Early this month, after an investigation that began in 2016, Spanish authorities dismantled a counterfeiting ring, arresting 39 people spread between Madrid (14), Seville (4), Girona (15), Málaga (3) and even as far afield as Tenerife (3), in the Canary Islands. They also searched 13 domiciles and inspected 22 warehouses, along the way seizing 242,501 items, €86,255 in cash, cellphones, tablets, laptops and a great many documents.

According to the report in Diffusion Sport, the ring was run by Senegalese nationals and had a defined hierarchy. The head of the organization was a woman who would travel back and forth between Spain and the exporting countries and receive most of the payments.

The ring also had a flexible modus operandi. It was forever changing its means of payment as well as the points of entry into the national territory. A former route ran through the U.K. The most recent one ran from China through Germany to Spain. Distribution routes changed within Spain as well, and, in fact, reached beyond Spanish borders.

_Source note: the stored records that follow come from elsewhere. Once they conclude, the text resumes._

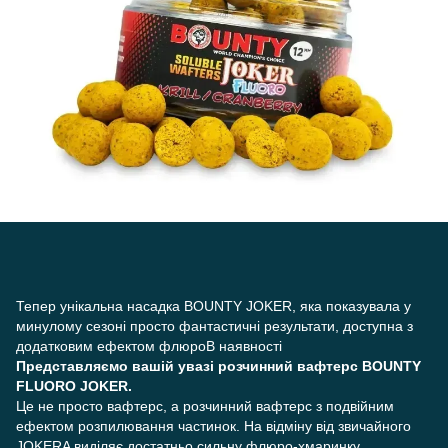
Тепер унікальна насадка BOUNTY JOKER, яка показувала у
минулому сезоні просто фантастичні результати, доступна з
додатковим ефектом флюроВ наявності
Представляємо вашій увазі розчинний вафтерс BOUNTY
FLUORO JOKER.
Це не просто вафтерс, а розчинний вафтерс з подвійним
ефектом розпилювання частинок. На відміну від звичайного
JOKERA виділяє достатньо сильну флюро-хмаринку,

The ring would manufacture or import such counterfeit items as apparel, footwear, jewelry and haberdashery and then attach or screen-print designer labels. Packaging firms often served as logistical hubs. Regional heads of distribution would dispatch merchandise to “relevant vendors,” also called “mailboxes” (“buzones”), who would deliver it, for the most part, to impoverished illegal immigrants from Africa. These would submit revenues to still other players, who would, in turn, send it up the hierarchy.